There can be a nagging worry, among those who love veteran singers of a certain age, that seasoned voices will one day lose the quality that once enchanted us. We know it's natural for vocal cords, especially well-used ones, to experience the same wearing-down that bodies do over a lifetime. Still, we anticipate with sadness that moment when we'll emerge from a concert hall and have to admit, if only to ourselves, that a great artist's pipes aren't what they used to be.

Aaron Neville, though, has a voice made to age gracefully. He's always sung vowels with a distinctive wobble, pure and resolute in its fragility. Now 75, the man still sings like an angel who's swallowed a wah-wah pedal. It's that blend of unforced sweetness, honesty and melodic sensibility that still makes his music so believable after a career spanning more than five decades.

At times in his new album, Apache, Neville seems to get reflective. "I Wanna Love You," for all its candor, is sung by someone who's looking ruefully backward at past mistakes: "I've been thinking how to make things right," he sings. In "Make Your Momma Cry," Neville could be speaking to his teenage self. "You and your friends better stop stealing all of them cars," he warns, apparently referring to the offense that got him locked up in the New Orleans Parish Prison at 17.

Still, Apache feels less like a memoir and more like a manifesto — a declaration of self by an artist who's had time to figure it out. Neville's past several solo albums have read as loving markers of the music that's contributed to his formation: 2006's Bring It On Home was a collection of soul classics, 2010's I Know I've Been Changed a gospel hymnbook, 2013's My True Story a dedication to doo-wop and R&B vocal groups. But Apache — the first album he's primarily written himself — is a fresh, confident statement of who Neville is now. It nicely captures and resolves the duality that hangs around him: He's known in his solo career for heartrending ballads, but in his work with Allen Toussaint and with his brothers Art, Charles and Cyril for hard-driving funk. He's a man whose formidable figure and rocky past might come as a surprise once you've heard that gold-filigree voice.

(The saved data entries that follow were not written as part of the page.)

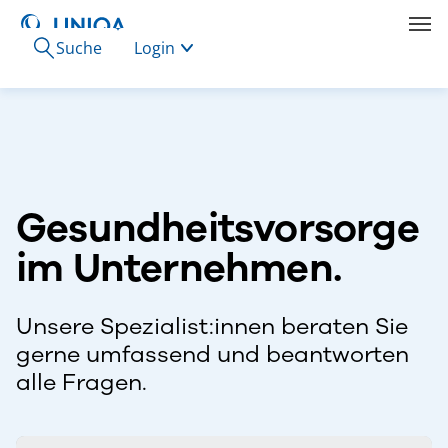
Suche
Login
Gesundheitsvorsorge
im Unternehmen.
Unsere Spezialist:innen beraten Sie
gerne umfassend und beantworten
alle Fragen.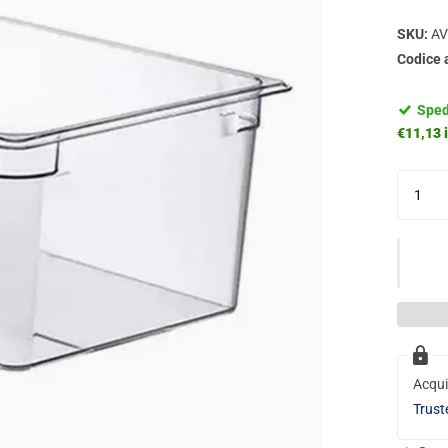
SKU:
AV
Codice 
Sped
€11,13 i
Acqui
Trust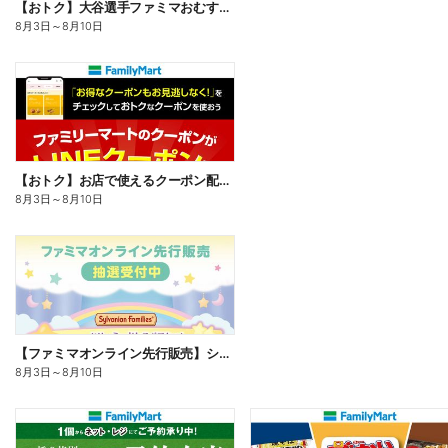
【おトク】大谷選手ファミマおむすび割
8月3日
～
8月10日
【おトク】お店で使えるクーポン配信中
8月3日
～
8月10日
【ファミマオンライン先行販売】シルバニアファミリー
8月3日
～
8月10日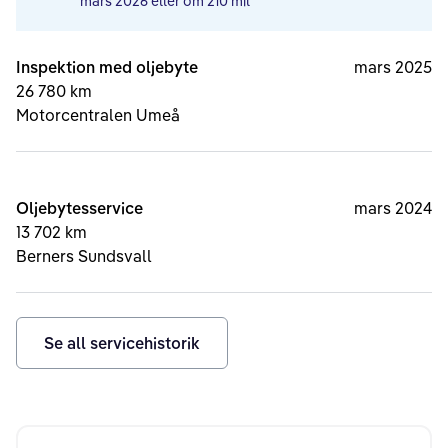
mars 2026
eller om
210 mil
Inspektion med oljebyte
mars 2025
26 780 km
Motorcentralen Umeå
Oljebytesservice
mars 2024
13 702 km
Berners Sundsvall
Se all servicehistorik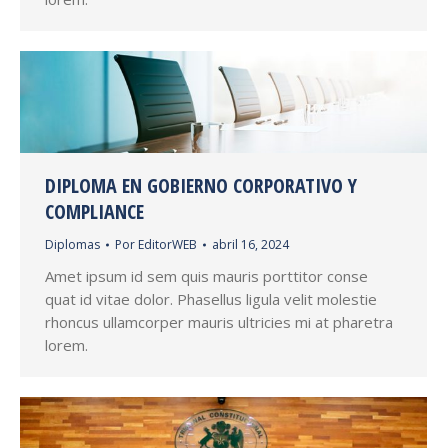
DIPLOMA EN GOBIERNO CORPORATIVO Y
COMPLIANCE
Diplomas
Por
EditorWEB
abril 16, 2024
Amet ipsum id sem quis mauris porttitor conse
quat id vitae dolor. Phasellus ligula velit molestie
rhoncus ullamcorper mauris ultricies mi at pharetra
lorem.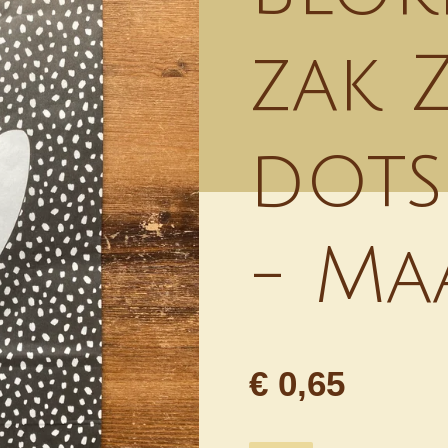
zak 
dots
- Ma
€ 0,65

So on the one hand, gritty funk and soul are all over Apache. Producer Eric Krasno of the aggressive Brooklyn funk bands Lettuce and Soulive brings some bite, and that ubiquitous horn section on loan from Daptone Records holds nothing back in brassy numbers like the opener, "Be Your Man," and the nastily grooving "Ain't Gonna Judge You." But there are also moments of tender restraint here — such as "Sarah Ann," a Drifters-style ode to Neville's wife, whom he met in 2008 when she was assigned to photograph the Neville Brothers. ("You captured my image / And stole my heart.")

The common factor through it all is, of course, Neville himself, as he sings his own songs with humility and heart. And, though he's lived in New York for the last several years, it's difficult to separate the soul of Aaron Neville from the city of New Orleans. "Stompin' Ground," which catalogs the people and places of Neville's hometown over a quintessential 1-3-5 bassline, is thus a worthy centerpiece for Apache. Many love songs have been written to the Crescent City; many more are yet to come. This one might not have the wistfulness of "Do You Know What It Means" or the distilled resilience of "This City," but it's full of unspoken stories and straight-up soul. "Sometimes them streets was mean, can you dig?" Neville chants as the track closes, hinting at a more complicated history than its danceable beat suggests. "But that's my stompin' ground."